Two dice are thrown. Use the sample space (2.4) to answer the following questions. (a) What is the probability of being able to form a two-digit number greater than 33 with the two numbers on the dice? (Note that the sample point 1, 4 yields the two-digit number 41 which is greater than 33, etc.) (b) Repeat part (a) for the probability of being able to form a two-digit number greater than or equal to 42 (c) Can you find a two-digit number (or numbers) such that the probability of being able to form a larger number is the same as the probability of being able to form a smaller number? [See note, part (a).]

Short Answer

Expert verified
(a) 1/2, (b) 5/12, (c) The number is 36.

Step by step solution

01

Title - Understanding the Sample Space

When two dice are thrown, each die has 6 faces. Therefore, the total number of possible outcomes is 6 × 6 = 36. The outcomes can be represented as pairs (x, y) where x and y vary from 1 to 6. The sample space S = {(1,1), (1,2), …, (6,6)}.
02

Title - Identifying Two-Digit Numbers Greater than 33 (Part a)

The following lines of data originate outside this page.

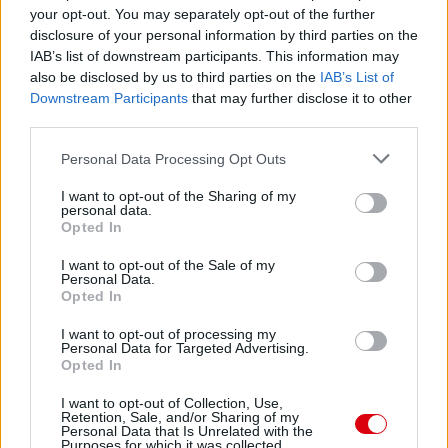
Paris Saint-Germain
vs
your opt-out. You may separately opt-out of the further
Manchester United
disclosure of your personal information by third parties on the
IAB’s list of downstream participants. This information may
Felkészülési szezon 4. mérkőzés
also be disclosed by us to third parties on the
IAB’s List of
Nya Ullevi, Göteborg
Downstream Participants
that may further disclose it to other
2026-08-08 17:00
third parties.
Please note that this website/app uses one or more Google
Personal Data Processing Opt Outs
0 nap 21 óra 25 perc 11 másodperc
services and may gather and store information including but
not limited to your visit or usage behaviour. You may click to
I want to opt-out of the Sharing of my
personal data.
Leeds United
grant or deny consent to Google and its third-party tags to
vs
Manchester United
2026-08-12 20:30
Opted In
use your data for below specified purposes in below Google
AC Milan
vs
Manchester United
2026-08-15 18:00
consent section.
I want to opt-out of the Sale of my
Personal Data.
Opted In
ELŐZŐ MÉRKŐZÉSEK
I want to opt-out of processing my
Personal Data for Targeted Advertising.
Opted In
Támogatás
I want to opt-out of Collection, Use,
Retention, Sale, and/or Sharing of my
Personal Data that Is Unrelated with the
Támogasd adományoddal
Purposes for which it was collected.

To form a two-digit number greater than 33, consider x as the tens digit and y as the units digit. We need to check pairs where 10x + y > 33. Find and count all pairs satisfying 10x + y > 33.
03

Title - Probability Calculation for Part (a)

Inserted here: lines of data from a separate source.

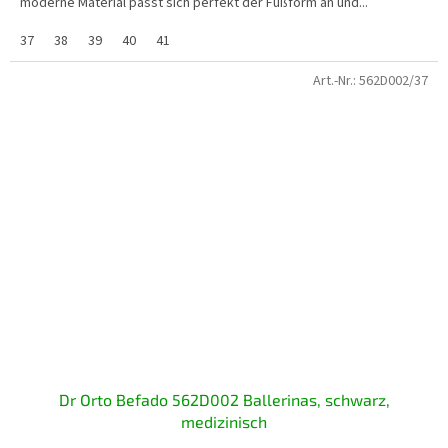
moderne Material passt sich perfekt der Fußform an und...
37
38
39
40
41
Art.-Nr.:
562D002/37
Dr Orto Befado 562D002 Ballerinas, schwarz,
medizinisch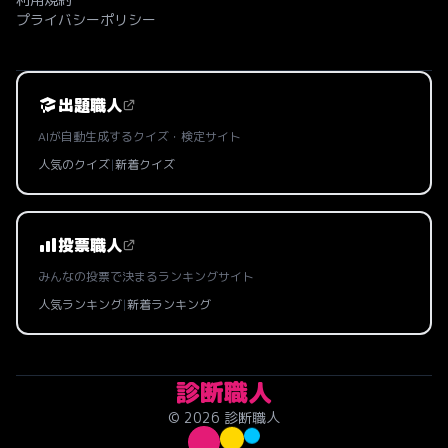
プライバシーポリシー
出題職人
AIが自動生成するクイズ・検定サイト
人気のクイズ
|
新着クイズ
投票職人
みんなの投票で決まるランキングサイト
人気ランキング
|
新着ランキング
診断職人
© 2026 診断職人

Identify valid pairs: (4,1), (4,2), ..., (4,6); (5,1), (5,2), ..., (5,6); (6,1), (6,2), ..., (6,6). Total such outcomes = 18. Probability P = Number of favorable outcomes / Total possible outcomes = 18 / 36 = 1/2.
04

Title - Identifying Two-Digit Numbers Greater than or Equal to 42 (Part b)

For numbers greater than or equal to 42, check pairs where 10x + y >= 42. Identify these pairs.
05

Title - Probability Calculation for Part (b)

Valid pairs are: (4,2), (4,3), ..., (4,6); (5,1), (5,2), ..., (5,6); (6,1), (6,2), ..., (6,6). Total such outcomes = 15. Probability P = 15 / 36 = 5/12.
06

Title - Finding Two-Digit Number with Equal Probabilities (Part c)

Want P(10x + y > k) = P(10x + y < k). Both probabilities should be equal for some k. Calculate probabilities stepwise and compare.
07

Title - Verification of Equal Probabilities (Part c)

Finding k = 36 satisfies P(10x + y > 36) = P(10x + y < 36) = 18/36 = 1/2. Therefore, 36 is the number that splits equal probability for larger and smaller numbers.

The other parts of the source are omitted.